The different names allowed fundraisers to ask the same people to donate multiple times to what appeared to be different charities. The telemarketers were paid 85 to 90 percent of every dollar they raised, the lawsuit said.
The complaint alleged that any claims by Help the Vets that the nonprofit would use donors' contributions to help veterans were "false and misleading." The medical services that Help the Vets claimed to provide were actually just vouchers Paulson distributed for chiropractic treatment redeemable only at one Winter Garden clinic.
"Help the Vets engaged in virtually no special efforts to help amputees and severely injured vets," the complaint said.
The lawsuit also notes that a "24-hour suicide prevention hotline" that Help the Vets said it operated was actually just Paulson's personal cellphone. A "family retreat" program offered to veterans recovering from the stress of war consisted primarily of timeshare vouchers that could be used in Mexico. Only two timeshare vouchers were ever used, including once by Sherwood Shoff, a veteran who was on the board of Help the Vets at the time and later became its president.

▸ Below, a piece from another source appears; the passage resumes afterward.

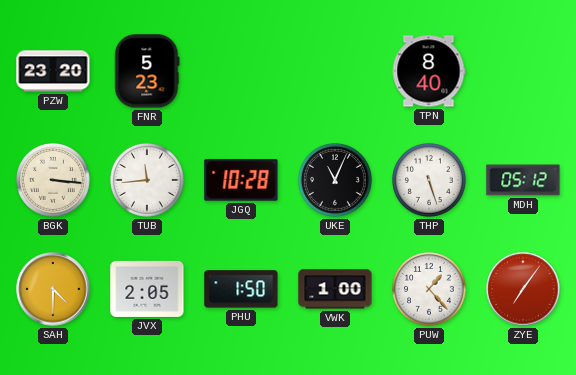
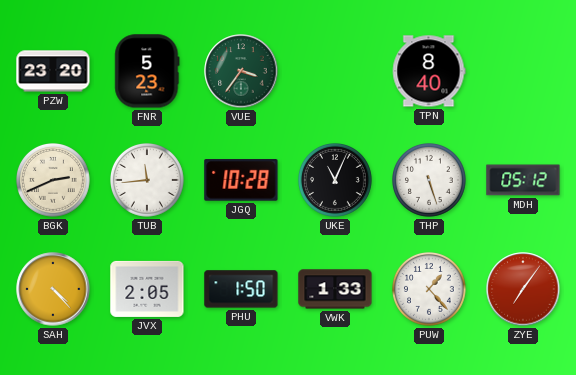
VUE: none -> 3:36
BGK: 3:16 -> 2:41
SAH: 4:30 -> 4:23
VWK: 1:00 -> 1:33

The settlement agreement, which has not yet been approved by the federal court, permanently bans Paulson from soliciting charitable contributions and running a charity. Help the Vets will relinquish its remaining assets in the agreement and is no longer registered with the Florida Department of Agriculture and Consumer services.
"It is reprehensible that anyone would prey on the good intentions of people trying to help our heroes and I will not let the immoral actions of a few bad actors taint the good work of our legitimate charities," Bondi said in a statement.